Artificial Intelligence 16 min read

Intelligent Content Extraction and Generation Practices on Ctrip's Marco Polo AI Platform

This article details Ctrip's AI‑driven Marco Polo platform, describing how large‑scale NLP pipelines combine extraction, richness evaluation, semantic matching and deep‑learning generation (CopyNet, TA‑seq2seq) to produce high‑quality recommendation reasons across multiple product scenarios.

Ctrip Technology
Ctrip Technology
Ctrip Technology
Intelligent Content Extraction and Generation Practices on Ctrip's Marco Polo AI Platform

With the rapid growth of content‑driven user experiences, Ctrip faces the challenge of discovering, extracting, and generating high‑quality textual recommendations from massive, noisy data sources.
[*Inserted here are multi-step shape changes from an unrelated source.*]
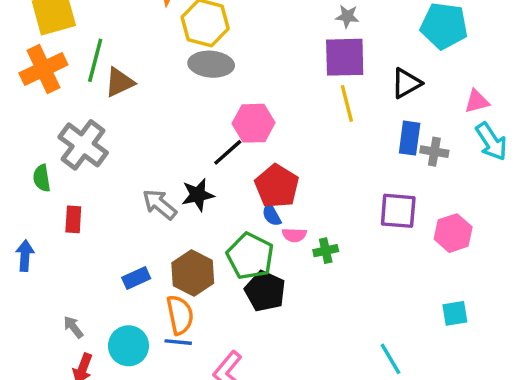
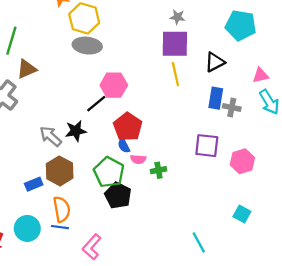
brown triangle: (119, 82) -> (27, 69), moved
brown hexagon: (193, 273) -> (60, 171), moved
cyan square: (455, 313) -> (242, 214), turned 36

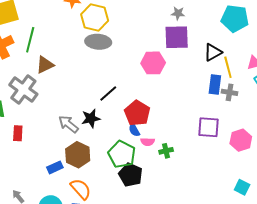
yellow line: (175, 74) -> (228, 67), moved
pink hexagon: (114, 85) -> (153, 63), moved
orange semicircle: (62, 209) -> (81, 189), turned -30

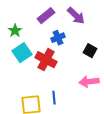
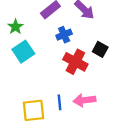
red cross: (46, 60) -> (75, 62), moved
pink arrow: (89, 82) -> (84, 100), moved

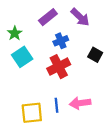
red cross: (75, 62) -> (59, 67), moved, turned 35

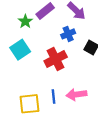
green star: (15, 33) -> (25, 21), moved
blue cross: (61, 41) -> (68, 34), moved

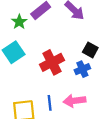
blue cross: (68, 34) -> (82, 69), moved

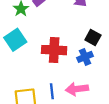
red cross: (52, 62) -> (54, 50), turned 30

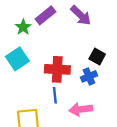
blue line: (52, 91) -> (55, 95), moved

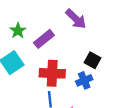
purple rectangle: (46, 15) -> (44, 39), moved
The Marco Polo middle‑platform, developed by Ctrip’s AI R&D team, integrates data, algorithm, and application layers; it connects over 50 data sources (billions of records) and runs algorithms on Spark‑based big‑data infrastructure.

Intelligent content extraction follows three stages: preprocessing (sentiment filtering, sensitive‑word detection, spelling correction), content‑richness assessment (measuring information entropy, part‑of‑speech distribution, dependency structures, and product‑specific features via knowledge graphs and NER), and result optimization (deduplication, semantic matching, aesthetic scoring).

Richness evaluation is organized into three tiers—sentence‑level, product‑level, and scenario‑level—using statistical metrics, knowledge‑graph‑enhanced feature extraction, and dimension‑scoring models to ensure extracted sentences highlight distinctive product attributes.

Semantic matching employs a two‑phase approach: an unsupervised cosine similarity on average word vectors followed by a supervised model (pointwise or pairwise loss) that re‑ranks candidates based on learned relevance, with architectures such as LSTM‑Attention and CNN.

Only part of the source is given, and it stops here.